• mummer •
mêm-êr • Hear it!
Part of Speech: Noun
Meaning: 1. A mime, a pantomime. 2. A brightly, indeed, fantastically costumed merrymaker at a festival.
Notes: The behavior of a mummer in either sense of today's Good Word is mummery. This noun can also refer to the costumes of merrymaking mummers. These mummers are prevalent in Thanksgiving and Fourth of July parades, where they generally march as flamboyant, high-stepping bands.
In Play: When Americans think of mummers today, they usually think of the high-stepping bands in gonzo costumes from the Philadelphia area: "I think the high school band's new uniforms are too flashy; they almost look like mummers." Of course, we may hyperbolize with this word whenever we see any outlandish or flamboyant outfit on someone: "Maude Lynn Dresser came to the party looking like a run-down mummer who had just stepped out of the 18th century!"
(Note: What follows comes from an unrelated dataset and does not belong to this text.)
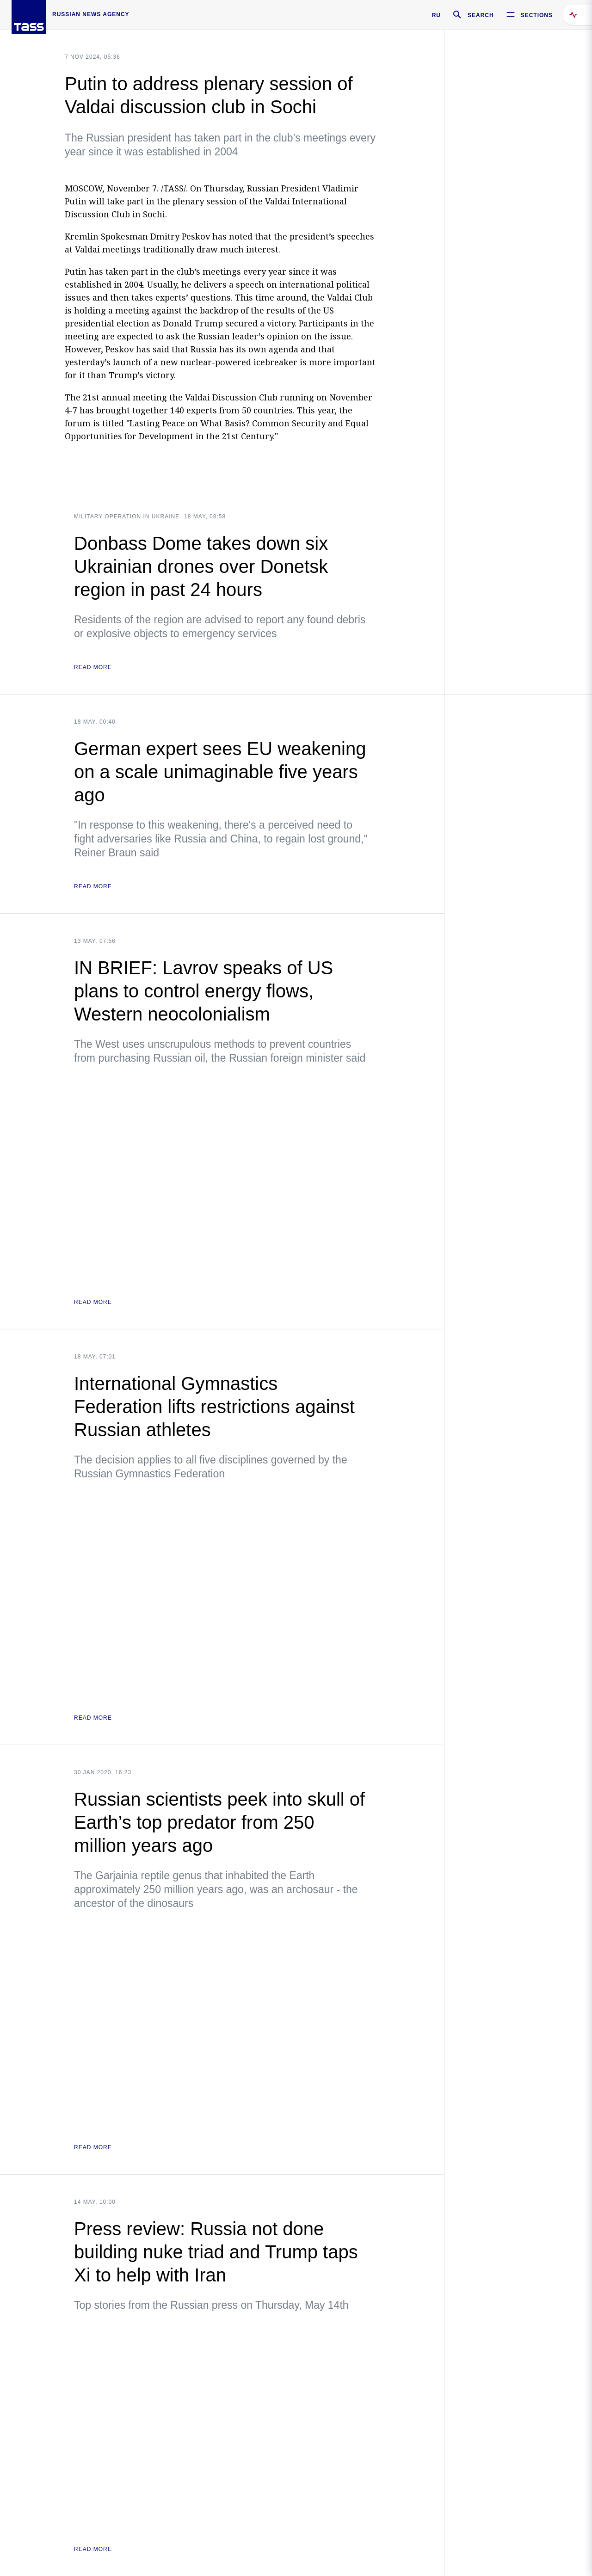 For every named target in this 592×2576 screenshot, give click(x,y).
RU (436, 15)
Word History: Today's Good Word is the word mum "silent, silence" with the suffix -er, which often doubles a final consonant (see also runner and quitter). Mum in this sense is onomatopoetic since it is pronounced by clinching the lips. It also underlies mumble. Where the second sense came from is a question with a bit more tangled answer. This sense may have resulted from an association with the word mime, inherited from Greek mimos via Latin mimus and French mime. Mimes are silent, but they do wear costumes. Costumes are also implied by Dutch mommen "disguise" and French momerie "masquerade, masked ball", either of which could be the source of mummer in the second sense. (Today's Good Word was suggested by Michael A. Salsburg, a member of the Ferko String Band, which you can always watch in a Fourth of July parade near Philadelphia.)